The movie continues to be celebrated in Cleveland by fans on the movie. The 30th anniversary of the film drew 5,000 fans to the American city to relive nine-year-old Ralphie’s yearning for a Red Ryder BB gun and poor Flick’s tongue stuck to the frozen pole. The fanfare included kitschy merchandise—bobbleheads and “Ohh Fudge” — a DVD and Blu-ray re-release of the film, and interviews and photos with the cast. Most attendees also visited the newly restored A Christmas Story house, a yellow home turned Cleveland tourism hotspot, where fans can eye iconic props including Randy’s red snowsuit and the glowing leg lamps as they explore the film set.
This Christmas, Martin Malivoire himself offered a fond memory of the leg lamp in a Christmas email to friends and fans of the Beamsville Bench winery who subscribe to the winery’s newsletter. This is his story, re-published here with his permission.
The Legacy of the Lamp!
By Martin Malivoire
As you may already know, in the years before I put my name on a winery, my profession was related to the motion picture industry.
In a pursuit spanning 40 years, I collaborated with many great people.

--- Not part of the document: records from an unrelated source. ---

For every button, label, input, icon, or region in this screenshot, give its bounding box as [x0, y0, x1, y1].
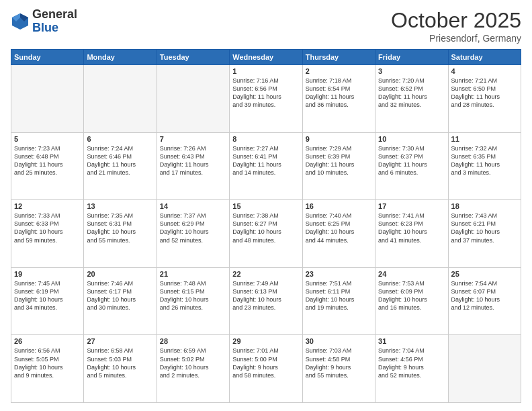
calendar-cell: 15Sunrise: 7:38 AM Sunset: 6:27 PM Dayli…: [230, 200, 302, 268]
calendar-cell: 8Sunrise: 7:27 AM Sunset: 6:41 PM Daylig…: [230, 132, 302, 200]
day-number: 6: [87, 135, 153, 143]
calendar-cell: 17Sunrise: 7:41 AM Sunset: 6:23 PM Dayli…: [375, 200, 448, 268]
day-info: Sunrise: 7:21 AM Sunset: 6:50 PM Dayligh…: [451, 77, 518, 109]
day-number: 1: [232, 67, 299, 75]
day-info: Sunrise: 7:32 AM Sunset: 6:35 PM Dayligh…: [451, 144, 518, 177]
calendar-cell: 2Sunrise: 7:18 AM Sunset: 6:54 PM Daylig…: [302, 65, 375, 133]
day-number: 16: [306, 202, 372, 210]
calendar-cell: 12Sunrise: 7:33 AM Sunset: 6:33 PM Dayli…: [11, 200, 84, 268]
logo-blue-text: Blue: [32, 21, 58, 34]
calendar-cell: 27Sunrise: 6:58 AM Sunset: 5:03 PM Dayli…: [84, 335, 157, 403]
day-number: 4: [451, 67, 518, 75]
calendar-cell: 31Sunrise: 7:04 AM Sunset: 4:56 PM Dayli…: [375, 335, 448, 403]
day-number: 28: [160, 337, 226, 345]
day-info: Sunrise: 7:53 AM Sunset: 6:09 PM Dayligh…: [378, 279, 445, 312]
location-subtitle: Priesendorf, Germany: [391, 33, 521, 44]
calendar-cell: [11, 65, 84, 133]
day-info: Sunrise: 7:46 AM Sunset: 6:17 PM Dayligh…: [87, 279, 153, 312]
day-info: Sunrise: 7:20 AM Sunset: 6:52 PM Dayligh…: [378, 77, 445, 109]
day-number: 29: [232, 337, 299, 345]
day-info: Sunrise: 6:59 AM Sunset: 5:02 PM Dayligh…: [160, 347, 226, 379]
day-number: 20: [87, 270, 153, 278]
calendar-cell: 26Sunrise: 6:56 AM Sunset: 5:05 PM Dayli…: [11, 335, 84, 403]
day-info: Sunrise: 7:16 AM Sunset: 6:56 PM Dayligh…: [232, 77, 299, 109]
day-info: Sunrise: 7:04 AM Sunset: 4:56 PM Dayligh…: [378, 347, 445, 379]
day-info: Sunrise: 7:33 AM Sunset: 6:33 PM Dayligh…: [14, 212, 81, 244]
day-number: 31: [378, 337, 445, 345]
calendar-cell: 4Sunrise: 7:21 AM Sunset: 6:50 PM Daylig…: [448, 65, 521, 133]
day-info: Sunrise: 7:45 AM Sunset: 6:19 PM Dayligh…: [14, 279, 81, 312]
day-info: Sunrise: 7:54 AM Sunset: 6:07 PM Dayligh…: [451, 279, 518, 312]
day-number: 26: [14, 337, 81, 345]
calendar-cell: 6Sunrise: 7:24 AM Sunset: 6:46 PM Daylig…: [84, 132, 157, 200]
calendar-cell: 10Sunrise: 7:30 AM Sunset: 6:37 PM Dayli…: [375, 132, 448, 200]
day-number: 27: [87, 337, 153, 345]
day-header-saturday: Saturday: [448, 50, 521, 65]
title-block: October 2025 Priesendorf, Germany: [391, 8, 521, 44]
day-info: Sunrise: 7:24 AM Sunset: 6:46 PM Dayligh…: [87, 144, 153, 177]
day-number: 21: [160, 270, 226, 278]
day-info: Sunrise: 7:40 AM Sunset: 6:25 PM Dayligh…: [306, 212, 372, 244]
calendar-cell: 28Sunrise: 6:59 AM Sunset: 5:02 PM Dayli…: [157, 335, 229, 403]
day-number: 19: [14, 270, 81, 278]
day-info: Sunrise: 6:58 AM Sunset: 5:03 PM Dayligh…: [87, 347, 153, 379]
day-info: Sunrise: 7:43 AM Sunset: 6:21 PM Dayligh…: [451, 212, 518, 244]
logo-general-text: General: [32, 7, 77, 21]
calendar-cell: 23Sunrise: 7:51 AM Sunset: 6:11 PM Dayli…: [302, 267, 375, 335]
day-header-sunday: Sunday: [11, 50, 84, 65]
page-header: General Blue October 2025 Priesendorf, G…: [11, 8, 521, 44]
day-number: 25: [451, 270, 518, 278]
day-info: Sunrise: 7:35 AM Sunset: 6:31 PM Dayligh…: [87, 212, 153, 244]
day-info: Sunrise: 7:41 AM Sunset: 6:23 PM Dayligh…: [378, 212, 445, 244]
day-number: 24: [378, 270, 445, 278]
day-info: Sunrise: 7:30 AM Sunset: 6:37 PM Dayligh…: [378, 144, 445, 177]
calendar-cell: 13Sunrise: 7:35 AM Sunset: 6:31 PM Dayli…: [84, 200, 157, 268]
day-number: 5: [14, 135, 81, 143]
calendar-cell: 30Sunrise: 7:03 AM Sunset: 4:58 PM Dayli…: [302, 335, 375, 403]
calendar-cell: 9Sunrise: 7:29 AM Sunset: 6:39 PM Daylig…: [302, 132, 375, 200]
day-info: Sunrise: 7:38 AM Sunset: 6:27 PM Dayligh…: [232, 212, 299, 244]
calendar-cell: 18Sunrise: 7:43 AM Sunset: 6:21 PM Dayli…: [448, 200, 521, 268]
calendar-cell: 14Sunrise: 7:37 AM Sunset: 6:29 PM Dayli…: [157, 200, 229, 268]
day-number: 7: [160, 135, 226, 143]
calendar-cell: 5Sunrise: 7:23 AM Sunset: 6:48 PM Daylig…: [11, 132, 84, 200]
day-info: Sunrise: 7:37 AM Sunset: 6:29 PM Dayligh…: [160, 212, 226, 244]
day-info: Sunrise: 7:27 AM Sunset: 6:41 PM Dayligh…: [232, 144, 299, 177]
day-number: 17: [378, 202, 445, 210]
calendar-table: SundayMondayTuesdayWednesdayThursdayFrid…: [11, 49, 521, 403]
month-title: October 2025: [391, 8, 521, 33]
day-number: 15: [232, 202, 299, 210]
calendar-cell: 1Sunrise: 7:16 AM Sunset: 6:56 PM Daylig…: [230, 65, 302, 133]
day-info: Sunrise: 7:01 AM Sunset: 5:00 PM Dayligh…: [232, 347, 299, 379]
day-number: 12: [14, 202, 81, 210]
day-header-tuesday: Tuesday: [157, 50, 229, 65]
day-info: Sunrise: 7:18 AM Sunset: 6:54 PM Dayligh…: [306, 77, 372, 109]
calendar-cell: 11Sunrise: 7:32 AM Sunset: 6:35 PM Dayli…: [448, 132, 521, 200]
day-info: Sunrise: 7:51 AM Sunset: 6:11 PM Dayligh…: [306, 279, 372, 312]
calendar-cell: [448, 335, 521, 403]
calendar-cell: 16Sunrise: 7:40 AM Sunset: 6:25 PM Dayli…: [302, 200, 375, 268]
calendar-cell: 22Sunrise: 7:49 AM Sunset: 6:13 PM Dayli…: [230, 267, 302, 335]
calendar-cell: 24Sunrise: 7:53 AM Sunset: 6:09 PM Dayli…: [375, 267, 448, 335]
day-number: 2: [306, 67, 372, 75]
day-number: 23: [306, 270, 372, 278]
calendar-cell: 3Sunrise: 7:20 AM Sunset: 6:52 PM Daylig…: [375, 65, 448, 133]
calendar-cell: [157, 65, 229, 133]
day-number: 14: [160, 202, 226, 210]
day-number: 13: [87, 202, 153, 210]
day-number: 30: [306, 337, 372, 345]
calendar-cell: 29Sunrise: 7:01 AM Sunset: 5:00 PM Dayli…: [230, 335, 302, 403]
day-header-friday: Friday: [375, 50, 448, 65]
day-number: 18: [451, 202, 518, 210]
logo-icon: [11, 12, 30, 31]
calendar-cell: 19Sunrise: 7:45 AM Sunset: 6:19 PM Dayli…: [11, 267, 84, 335]
day-info: Sunrise: 6:56 AM Sunset: 5:05 PM Dayligh…: [14, 347, 81, 379]
day-number: 10: [378, 135, 445, 143]
day-info: Sunrise: 7:26 AM Sunset: 6:43 PM Dayligh…: [160, 144, 226, 177]
day-info: Sunrise: 7:48 AM Sunset: 6:15 PM Dayligh…: [160, 279, 226, 312]
calendar-cell: 20Sunrise: 7:46 AM Sunset: 6:17 PM Dayli…: [84, 267, 157, 335]
day-info: Sunrise: 7:49 AM Sunset: 6:13 PM Dayligh…: [232, 279, 299, 312]
calendar-cell: 7Sunrise: 7:26 AM Sunset: 6:43 PM Daylig…: [157, 132, 229, 200]
day-number: 8: [232, 135, 299, 143]
day-info: Sunrise: 7:23 AM Sunset: 6:48 PM Dayligh…: [14, 144, 81, 177]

Few were as rewarding to work with as the late Bob Clark.
He was a seasoned and visionary film director, and it was at Bob’s suggestion that I undertook an unlikely project, one whose memory became the most enduring of my pre-winery career: the leg lamp made famous by the holiday film, A Christmas Story.
Why do I say “unlikely?” My expertise was in special effects, which I designed and executed for motion pictures, television and stage. Frequently these were loud and dramatic; I engineered fires, explosions, crashes and the like. Prop-making was a little outside my usual practice, but I happily agreed to build this one for my friend.

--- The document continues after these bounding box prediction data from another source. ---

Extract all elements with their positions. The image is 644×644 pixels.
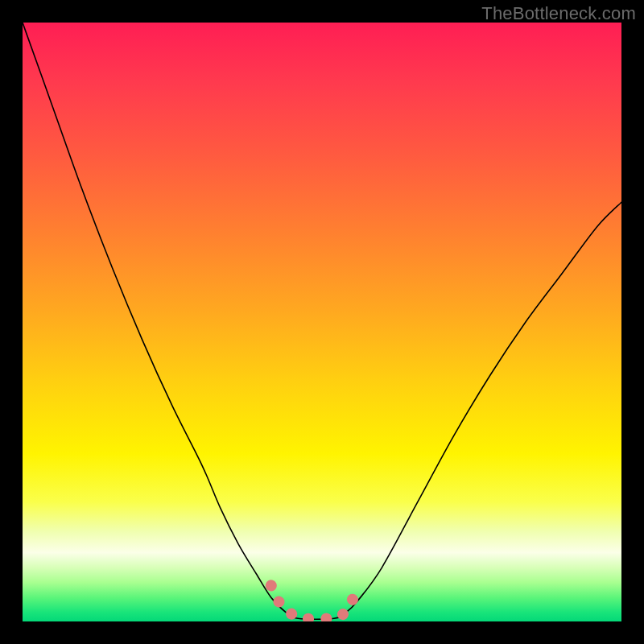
watermark-text: TheBottleneck.com (481, 3, 636, 24)
chart-frame: TheBottleneck.com (0, 0, 644, 644)
chart-svg (23, 23, 621, 621)
gradient-background (23, 23, 621, 621)
plot-area (23, 23, 621, 621)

With a jolly demeanour and a sly smile, Bob handed me a napkin, bearing a sketch of a flamboyant light fixture. The rest is history.

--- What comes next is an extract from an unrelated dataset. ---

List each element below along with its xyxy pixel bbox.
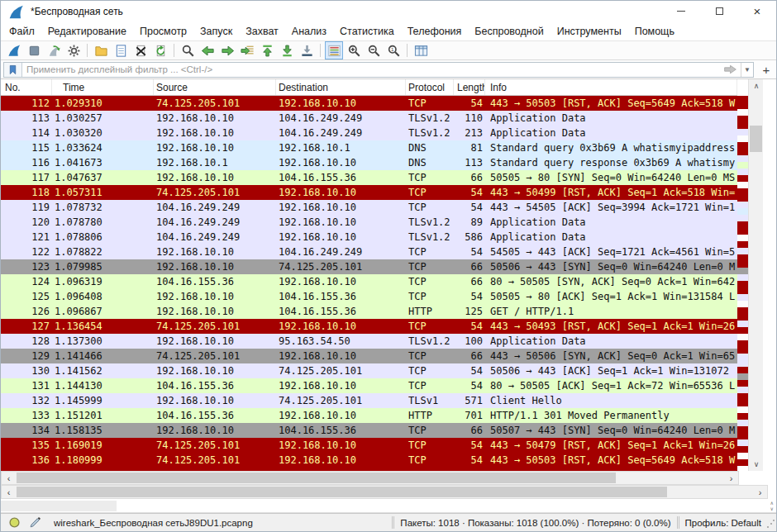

A suitably proportioned young woman was hastily recruited to model for a leg mold, which was no small task, as it required immersing her entire leg, from big toe to navel, in quick-setting plaster.
From the mold, we cast a series of translucent plastic lamps. Each had to be individually crafted to the specific requirements of a scene and uniquely, meticulously illuminated by our director of photography. Accordingly, not one of the fixtures was a complete, C.S.A. anointed, “plug-in, switch-on,” and as Ralphie reminisces, “bask in the soft glow of electric sex” lamp.
Nonetheless, the illusion was a success. The presence of the lamp brought elements of levity, the ridiculous, fantasy and nostalgia to the film, magnified by the director himself. Bob, as narrator, gave his own warm voice to Ralphie’s childhood memories, and made them ours.
When production wrapped, the lamps had nowhere to go. I stored them in Toronto, and for years they adorned the windows of my studio. However, the film company still owned them and when I was told to dispose of these props, I complied, leaving nothing behind.
As movies go, A Christmas Story was what we call “a sleeper.” It drew modestly on release, but grew in popularity year after year, to join the ranks of modern Christmas classics.
We did not foresee this, nor did we foresee that of all the images generated by this now-iconic movie, the leg lamp would become its most-remembered, most-cherished, and most-copied Christmas symbol, launching a huge industry of luminous celebrations and decorative reproductions.
If we had known … well, I’m certain I’m not the only one who would have rushed back to rescue those fishnet stocking-clad plastic leg lamps from a Cherry Street dumpster.
No, I do not receive any royalties, but it gives me pleasure to see how many folks today own a modern copy of our original creation.
If you’re among them, may it light this Christmas and many more to come … and if you don’t have a leg lamp of your own, I hope that by sharing this story I’ve left you with a smile.